RAW DATA START
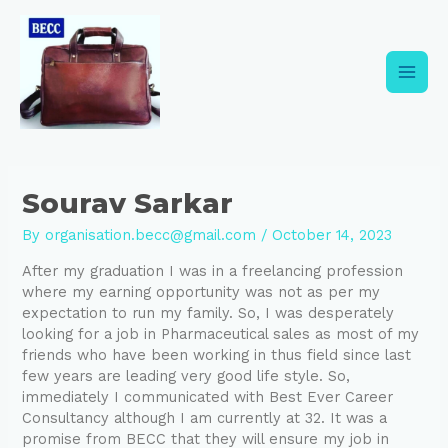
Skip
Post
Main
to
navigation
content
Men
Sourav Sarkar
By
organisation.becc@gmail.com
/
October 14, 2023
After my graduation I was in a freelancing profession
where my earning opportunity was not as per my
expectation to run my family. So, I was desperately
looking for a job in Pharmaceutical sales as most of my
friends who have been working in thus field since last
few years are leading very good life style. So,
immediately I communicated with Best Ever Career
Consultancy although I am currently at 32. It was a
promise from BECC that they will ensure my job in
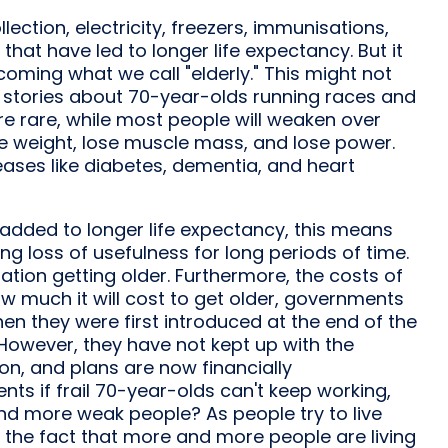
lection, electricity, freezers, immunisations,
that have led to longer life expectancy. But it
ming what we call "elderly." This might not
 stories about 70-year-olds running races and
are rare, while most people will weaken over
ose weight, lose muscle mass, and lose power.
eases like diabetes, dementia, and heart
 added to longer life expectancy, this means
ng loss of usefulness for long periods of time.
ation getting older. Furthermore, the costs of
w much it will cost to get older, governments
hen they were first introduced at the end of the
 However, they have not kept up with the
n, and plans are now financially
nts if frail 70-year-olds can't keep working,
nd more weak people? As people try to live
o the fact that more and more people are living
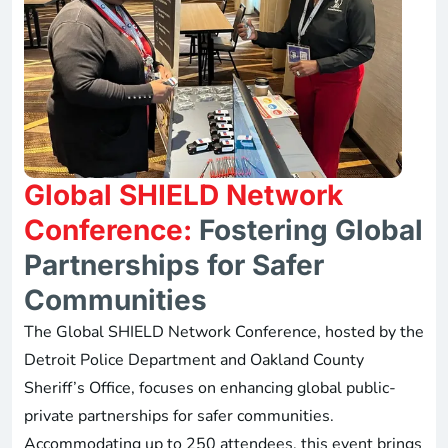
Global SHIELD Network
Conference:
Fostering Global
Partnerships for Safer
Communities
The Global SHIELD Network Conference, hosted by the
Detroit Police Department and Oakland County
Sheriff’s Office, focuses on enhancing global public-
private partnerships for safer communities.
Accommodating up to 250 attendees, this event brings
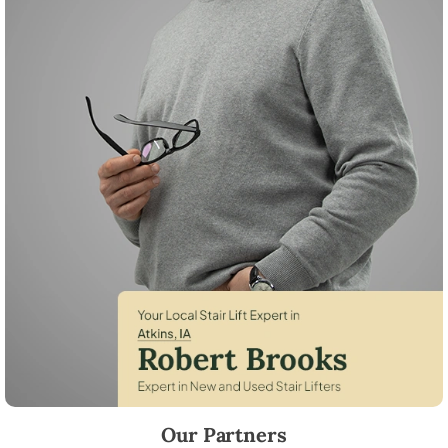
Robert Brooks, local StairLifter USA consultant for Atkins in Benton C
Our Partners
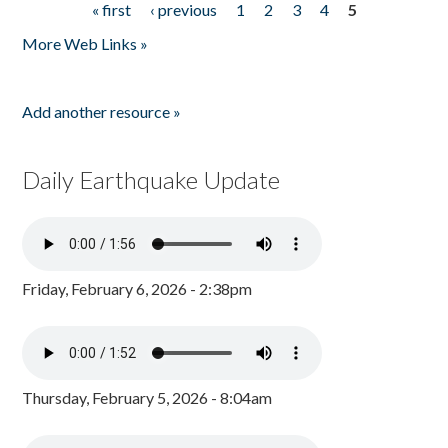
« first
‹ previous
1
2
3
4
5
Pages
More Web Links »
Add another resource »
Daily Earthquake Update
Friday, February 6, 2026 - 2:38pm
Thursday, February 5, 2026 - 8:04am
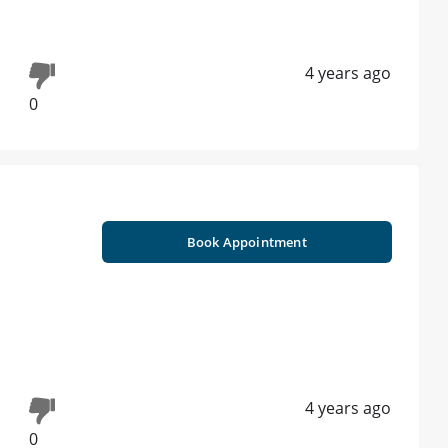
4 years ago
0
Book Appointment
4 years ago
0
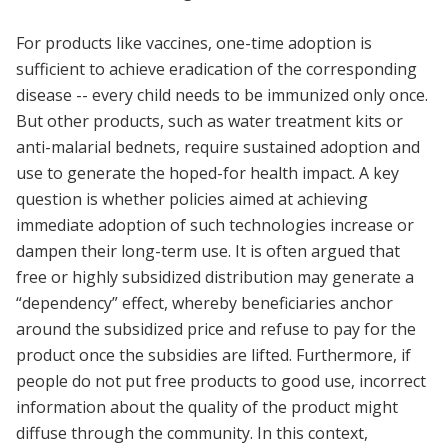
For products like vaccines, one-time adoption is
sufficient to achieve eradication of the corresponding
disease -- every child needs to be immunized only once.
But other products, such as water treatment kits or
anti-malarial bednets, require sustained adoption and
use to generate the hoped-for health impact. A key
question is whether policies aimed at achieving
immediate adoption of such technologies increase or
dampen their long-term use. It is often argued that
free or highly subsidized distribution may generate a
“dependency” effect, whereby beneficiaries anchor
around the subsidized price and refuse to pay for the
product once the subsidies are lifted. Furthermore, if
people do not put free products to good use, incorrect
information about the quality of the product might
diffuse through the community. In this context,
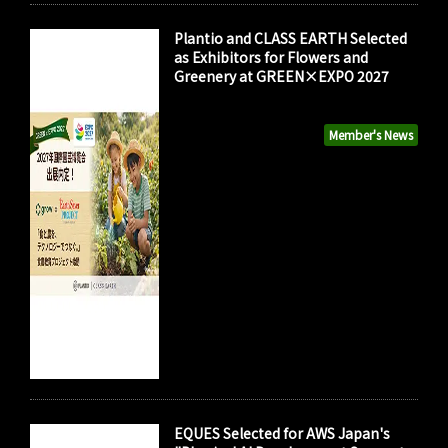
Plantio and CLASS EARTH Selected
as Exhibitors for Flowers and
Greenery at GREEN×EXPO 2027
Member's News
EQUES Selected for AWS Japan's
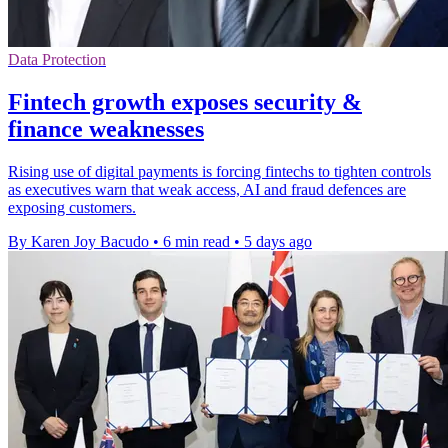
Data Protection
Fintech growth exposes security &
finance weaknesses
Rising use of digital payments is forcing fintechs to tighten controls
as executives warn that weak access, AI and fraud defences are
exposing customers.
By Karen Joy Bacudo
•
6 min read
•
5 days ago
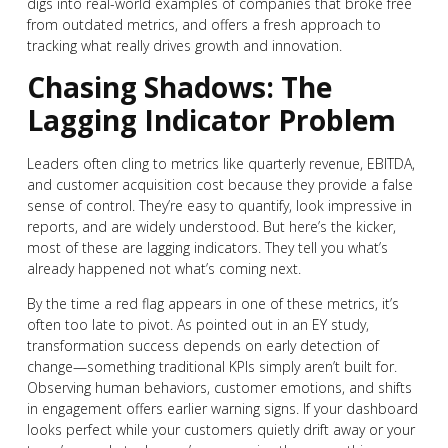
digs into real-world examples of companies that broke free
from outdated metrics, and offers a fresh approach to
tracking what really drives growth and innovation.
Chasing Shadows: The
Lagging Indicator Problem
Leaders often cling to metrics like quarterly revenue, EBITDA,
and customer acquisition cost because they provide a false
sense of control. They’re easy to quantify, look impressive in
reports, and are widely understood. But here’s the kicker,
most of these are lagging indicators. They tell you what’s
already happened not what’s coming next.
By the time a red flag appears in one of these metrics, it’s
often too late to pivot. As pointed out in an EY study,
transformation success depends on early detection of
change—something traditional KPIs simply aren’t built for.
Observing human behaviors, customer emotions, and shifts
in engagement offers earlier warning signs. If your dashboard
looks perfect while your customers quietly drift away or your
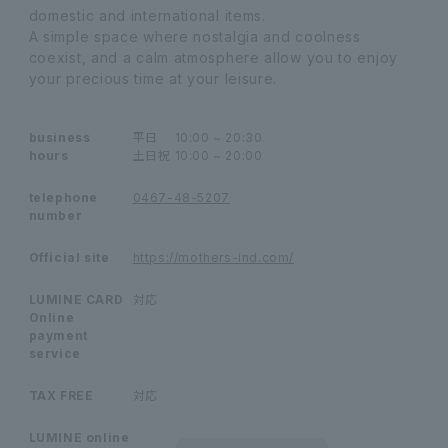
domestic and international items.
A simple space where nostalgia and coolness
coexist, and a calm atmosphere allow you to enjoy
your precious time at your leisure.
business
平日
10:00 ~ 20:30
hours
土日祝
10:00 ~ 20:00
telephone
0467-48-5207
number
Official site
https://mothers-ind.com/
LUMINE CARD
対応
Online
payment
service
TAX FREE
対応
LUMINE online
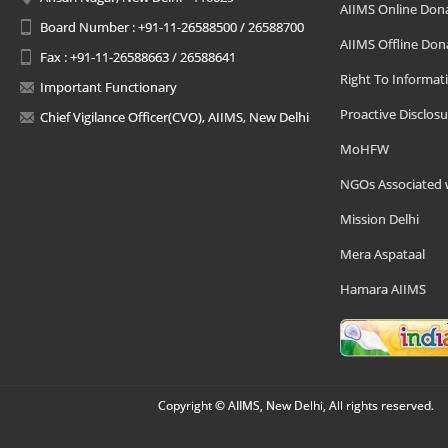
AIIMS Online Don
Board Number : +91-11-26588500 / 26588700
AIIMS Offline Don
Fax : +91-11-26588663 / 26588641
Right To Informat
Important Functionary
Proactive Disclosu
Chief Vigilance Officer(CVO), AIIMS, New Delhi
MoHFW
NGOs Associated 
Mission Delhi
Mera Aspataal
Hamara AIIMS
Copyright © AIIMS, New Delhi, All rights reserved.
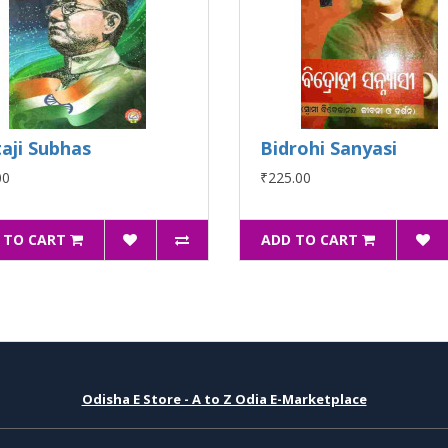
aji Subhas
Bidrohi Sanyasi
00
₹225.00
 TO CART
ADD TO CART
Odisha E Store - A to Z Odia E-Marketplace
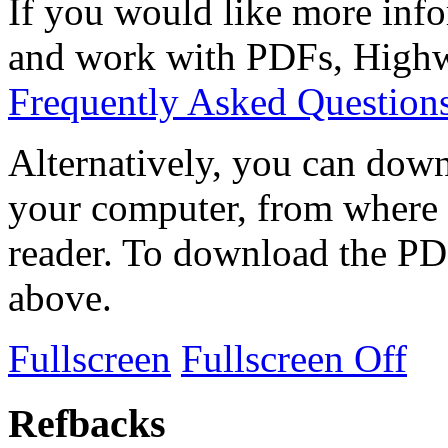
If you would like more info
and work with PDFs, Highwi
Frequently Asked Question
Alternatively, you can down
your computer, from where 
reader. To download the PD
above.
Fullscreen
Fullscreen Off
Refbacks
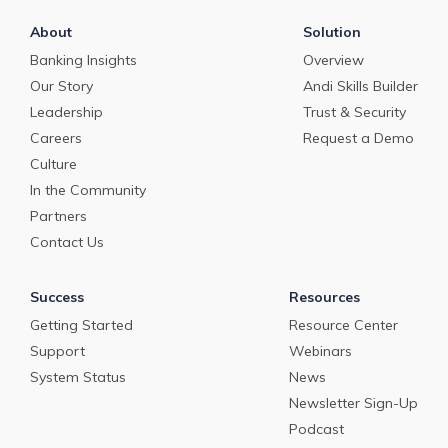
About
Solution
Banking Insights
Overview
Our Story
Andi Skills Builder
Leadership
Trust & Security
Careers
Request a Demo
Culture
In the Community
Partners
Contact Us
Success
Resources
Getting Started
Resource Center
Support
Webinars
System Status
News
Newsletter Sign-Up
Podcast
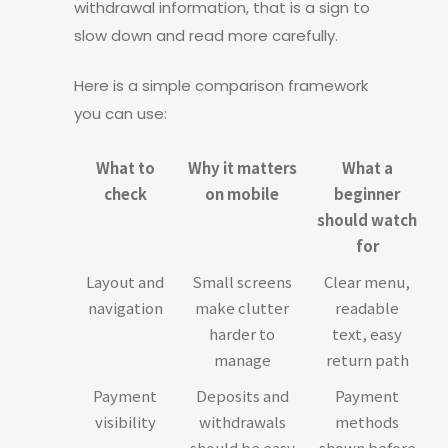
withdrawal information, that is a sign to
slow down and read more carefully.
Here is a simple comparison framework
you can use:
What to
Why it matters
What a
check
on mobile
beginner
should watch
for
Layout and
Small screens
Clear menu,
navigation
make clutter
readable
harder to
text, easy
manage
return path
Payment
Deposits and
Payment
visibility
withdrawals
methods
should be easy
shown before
RAW DATA END
_EXERCISE AIM_.
Where "while" occurs in a line of the data above, count that line. Give the final count and no other words.

_SOLVED PROBLEM_.
2